Local auto dealerships continue personal service in an Internet age
Airborne drones launched by Amazon will never deliver a new car to a consumer’s front door, no matter how much online shopping they do.
The size of the package is not the issue.
Anyone borrowing ten grand or more for a new ride wants to kick the tires, lift the hood and take a test drive before they sign along the dotted line, even when they see the car online first.
That’s the story in Grand Junction, at least, according to local car dealers.
The Internet has not replaced knowledgeable, helpful sales people on Colorado car lots, they say.
This local view differs, however, from a national trend noted by the Wall Street Journal on Nov. 20.
“Say goodbye to the car salesman,” the Journal article said.
Journal sources contend Internet-driven sales are forcing dealerships to reduce overall sales staff, dedicate more staff to digital communications, eliminate commission-based compensation and sell cars based on no-haggle sticker prices.
National surveys appear to confirm the view.
Shopping online may boost sales overall. In Colorado, new car sales rose over the previous year by 15.5 percent in 2011, 21.9 percent in 2012 and 11.2 percent in 2013 thanks in part to the Internet, said Tim Jackson, president of the Colorado Automobile Association.
Ninety-four percent of U.S. franchised new car and light truck dealers, for example, have websites, the majority of which are interactive, according to a National Automobile Dealers Association survey. Sixty-four percent of dealers with a website have completed a sale on the Internet, the survey said.
Another survey by AutoTrader.com, an online vehicle marketplace, found 34 percent of all monthly visitors to a dealer’s website visited a third-party site first.
With statistics like that, it won’t be long before sales staff lurking around car lots will become a thing of the past, according to the Journal.
Not so fast, say local dealers. The alchemy of selling cars remains the same as it ever was on the Western Slope. Sales people still have plenty to do with the transaction.
“In the majority of cases, (the Internet) makes it easier because they’ve really already done a lot of the homework,” said Ed Nielsen, Fuoco Motor Company general manager.
“I would liken it to: I can look at the picture of the steak on the menu, but I can’t taste it,” Nielsen said.

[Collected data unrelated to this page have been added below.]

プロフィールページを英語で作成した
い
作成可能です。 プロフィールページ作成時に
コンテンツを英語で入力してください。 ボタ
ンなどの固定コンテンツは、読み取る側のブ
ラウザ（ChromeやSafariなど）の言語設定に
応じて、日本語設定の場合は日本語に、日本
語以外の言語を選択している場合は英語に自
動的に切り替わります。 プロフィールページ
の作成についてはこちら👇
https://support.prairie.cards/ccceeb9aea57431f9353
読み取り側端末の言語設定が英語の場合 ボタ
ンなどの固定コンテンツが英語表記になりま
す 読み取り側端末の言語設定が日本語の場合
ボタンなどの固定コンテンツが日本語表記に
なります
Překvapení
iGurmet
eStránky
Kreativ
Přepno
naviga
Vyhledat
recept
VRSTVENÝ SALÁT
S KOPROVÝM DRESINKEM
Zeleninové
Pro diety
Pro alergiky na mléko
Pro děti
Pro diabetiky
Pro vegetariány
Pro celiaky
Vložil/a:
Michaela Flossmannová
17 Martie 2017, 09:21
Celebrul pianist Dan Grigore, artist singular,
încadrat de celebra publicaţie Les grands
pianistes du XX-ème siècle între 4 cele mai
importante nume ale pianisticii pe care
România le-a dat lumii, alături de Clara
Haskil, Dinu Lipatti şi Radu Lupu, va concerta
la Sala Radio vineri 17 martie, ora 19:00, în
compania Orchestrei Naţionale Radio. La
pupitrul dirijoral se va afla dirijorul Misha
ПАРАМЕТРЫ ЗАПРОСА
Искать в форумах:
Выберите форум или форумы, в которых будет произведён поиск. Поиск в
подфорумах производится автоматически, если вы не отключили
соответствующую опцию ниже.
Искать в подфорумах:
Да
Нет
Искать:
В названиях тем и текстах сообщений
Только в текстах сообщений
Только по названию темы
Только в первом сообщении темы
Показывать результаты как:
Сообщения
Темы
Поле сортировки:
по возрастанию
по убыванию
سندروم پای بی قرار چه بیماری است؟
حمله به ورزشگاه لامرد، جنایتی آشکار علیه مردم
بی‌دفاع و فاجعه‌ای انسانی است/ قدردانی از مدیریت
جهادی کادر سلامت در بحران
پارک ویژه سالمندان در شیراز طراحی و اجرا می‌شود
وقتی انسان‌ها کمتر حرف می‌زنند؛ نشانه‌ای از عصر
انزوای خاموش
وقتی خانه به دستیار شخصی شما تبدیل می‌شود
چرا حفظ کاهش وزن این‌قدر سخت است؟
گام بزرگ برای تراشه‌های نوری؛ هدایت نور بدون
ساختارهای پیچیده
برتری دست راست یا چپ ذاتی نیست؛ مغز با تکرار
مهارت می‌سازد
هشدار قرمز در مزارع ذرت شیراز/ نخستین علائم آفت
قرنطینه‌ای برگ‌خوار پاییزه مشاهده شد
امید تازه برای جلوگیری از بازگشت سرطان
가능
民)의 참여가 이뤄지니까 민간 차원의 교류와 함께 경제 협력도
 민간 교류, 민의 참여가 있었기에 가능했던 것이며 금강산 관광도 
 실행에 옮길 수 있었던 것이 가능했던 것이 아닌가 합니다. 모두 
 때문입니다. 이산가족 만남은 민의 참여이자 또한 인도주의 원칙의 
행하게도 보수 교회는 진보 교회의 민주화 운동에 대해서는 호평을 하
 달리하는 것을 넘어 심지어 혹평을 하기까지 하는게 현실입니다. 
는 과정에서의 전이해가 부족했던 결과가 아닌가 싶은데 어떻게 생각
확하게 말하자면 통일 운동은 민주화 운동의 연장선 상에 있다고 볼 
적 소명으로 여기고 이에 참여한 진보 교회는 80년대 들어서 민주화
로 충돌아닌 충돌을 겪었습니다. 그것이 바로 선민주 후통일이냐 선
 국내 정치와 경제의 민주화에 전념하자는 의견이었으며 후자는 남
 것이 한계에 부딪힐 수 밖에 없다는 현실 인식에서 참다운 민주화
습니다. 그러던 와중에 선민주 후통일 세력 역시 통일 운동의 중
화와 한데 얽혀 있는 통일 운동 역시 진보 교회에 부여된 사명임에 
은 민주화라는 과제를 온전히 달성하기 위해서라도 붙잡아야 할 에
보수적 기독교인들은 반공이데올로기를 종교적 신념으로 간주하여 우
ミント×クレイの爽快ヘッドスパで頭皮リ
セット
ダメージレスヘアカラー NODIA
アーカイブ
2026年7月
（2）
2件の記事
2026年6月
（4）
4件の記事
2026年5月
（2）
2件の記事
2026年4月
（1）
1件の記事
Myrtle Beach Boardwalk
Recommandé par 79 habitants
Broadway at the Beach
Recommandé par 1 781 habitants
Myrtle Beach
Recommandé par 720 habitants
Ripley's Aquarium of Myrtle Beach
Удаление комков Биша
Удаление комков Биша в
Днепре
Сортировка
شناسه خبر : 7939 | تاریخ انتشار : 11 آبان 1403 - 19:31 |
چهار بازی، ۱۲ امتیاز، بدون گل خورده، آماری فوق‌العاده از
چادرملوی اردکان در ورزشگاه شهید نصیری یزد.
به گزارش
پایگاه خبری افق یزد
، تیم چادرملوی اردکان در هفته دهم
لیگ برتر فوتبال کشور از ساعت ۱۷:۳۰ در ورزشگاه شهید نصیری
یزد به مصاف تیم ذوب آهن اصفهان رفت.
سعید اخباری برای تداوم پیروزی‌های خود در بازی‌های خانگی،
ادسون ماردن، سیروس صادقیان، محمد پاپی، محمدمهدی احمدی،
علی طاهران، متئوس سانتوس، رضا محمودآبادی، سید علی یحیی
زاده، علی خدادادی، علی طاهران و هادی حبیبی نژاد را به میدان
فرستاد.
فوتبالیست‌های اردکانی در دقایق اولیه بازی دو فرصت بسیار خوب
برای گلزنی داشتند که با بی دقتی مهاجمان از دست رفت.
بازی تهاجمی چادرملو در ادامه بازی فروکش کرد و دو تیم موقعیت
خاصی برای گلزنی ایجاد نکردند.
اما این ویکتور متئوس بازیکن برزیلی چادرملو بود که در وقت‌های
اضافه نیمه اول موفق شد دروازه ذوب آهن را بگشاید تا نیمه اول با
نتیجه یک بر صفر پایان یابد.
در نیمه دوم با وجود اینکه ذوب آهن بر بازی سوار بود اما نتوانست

Sales people at Fuoco go through a process of asking the customer what features and options attracted them most during their research and then directing them to the vehicle that responds to those interests, he said.
“It really doesn’t change that process once they’re here,” Nielsen said.
Building a relationship with the customer is key to any sale, said Jacob Sessum, Ed Bozarth Chevrolet pre-owned sales manager. That’s why sales staff dress professionally and conduct themselves accordingly.
Time is money and most people don’t have enough of either to make a long road trip just to save a couple hundred dollars on the purchase of a car, Sessum said.
Those who make such trips often regret it because once they arrive, they discover the deal they thought they were getting has changed. Some may even feel obligated to buy a car they don’t really want on account of the miles they traveled to get there, he said.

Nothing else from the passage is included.